A. C. Tarrant lived in the district on a tract of land that he testified his father gave to him, and which he claimed as his own, and occupied and improved under the gift from his father, although he did not have a deed to same. It has long been the settled rule that land will pass by verbal gift, accompanied by possession and improvements, and hence he was the owner of the land he occupied. Willis v. Matthews,46 Tex. 478.

He was further challenged on the ground that he had not been in the county six months at the time the petition was filed, January 1, 1920. He testified that he moved from Callahan county, Tex., to Nacogdoches county "about" July 15, 1919. The word "about" signifies no certain date. It is a relative term which may indicate one thing when applied to one state of facts, and another under different circumstances. It gives margin for moderate variation, and negatives the idea that exact precision is intended. When used in regard to time it is a very comprehensive term, and may, in certain instances, cover a considerable extent of time. C.J. vol. 1, p. 338; James v. State, 40 Tex. Crim. 190, 49 S.W. 401.

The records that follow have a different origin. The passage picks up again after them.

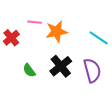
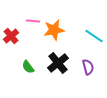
purple semicircle: (92, 70) -> (88, 67), size x0.7

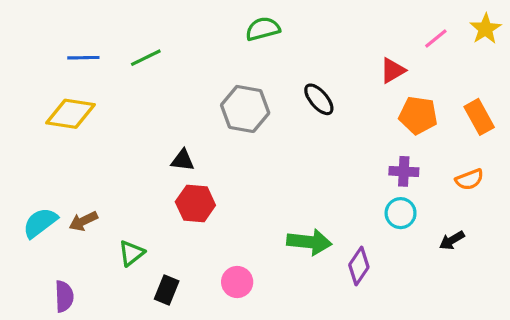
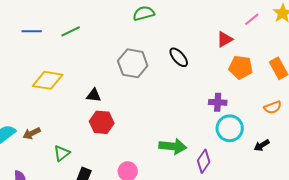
yellow diamond: (70, 114) -> (48, 80), moved
purple cross: (404, 171) -> (218, 102), moved
cyan circle: (401, 213) -> (230, 128), size x1.4

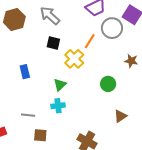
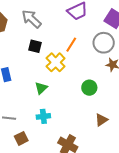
gray circle: (112, 28) -> (104, 43), moved
cyan cross: (58, 106) -> (43, 116), moved
brown square: (40, 135) -> (21, 138), turned -32

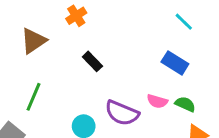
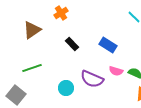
blue rectangle: (175, 63) -> (108, 45), moved
green line: (34, 97) -> (32, 68), turned 48

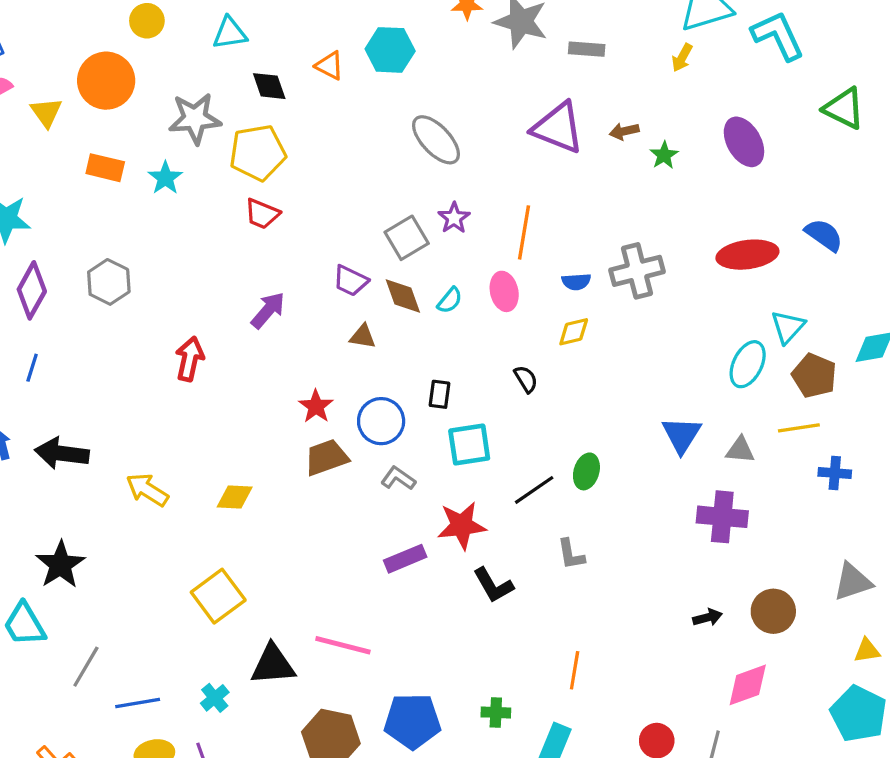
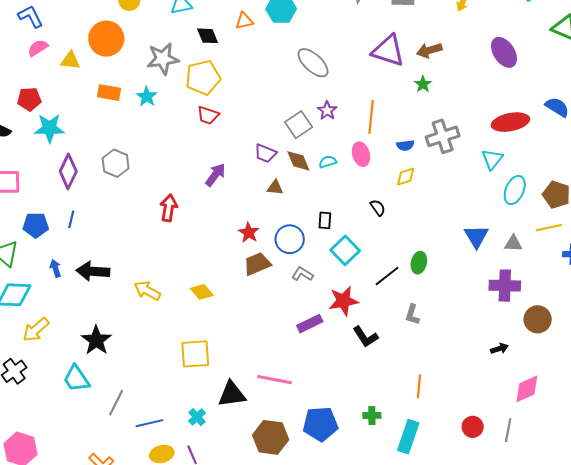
orange triangle: (329, 66) -> (244, 21), turned -36
yellow triangle: (46, 112) -> (70, 61), turned -45
brown arrow: (624, 131) -> (429, 50), size x1.4
green star: (664, 155) -> (423, 84), moved
cyan semicircle: (450, 300) -> (328, 162), turned -144
cyan triangle: (788, 327) -> (492, 159), moved
cyan square: (469, 445) -> (345, 250), turned -32
yellow diamond: (235, 497) -> (202, 292), turned 50
gray L-shape: (571, 554) -> (412, 315), turned 30
yellow square: (218, 596) -> (195, 354), turned 36
brown circle: (773, 611) -> (538, 319), moved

Since counsel for appellants indicated in his brief that this signer was one of the two that he relied upon for a reversal, and it being presumed that he urged this issue before the court below, and the court having found against him, we think the testimony supports the court's finding that Tarrant was a legal signer at the time the petition was filed.

The judgment of the lower court, and the inferences to be drawn from same, when considered in connection with the testimony in the record, we believe to be correct, and the same is here affirmed.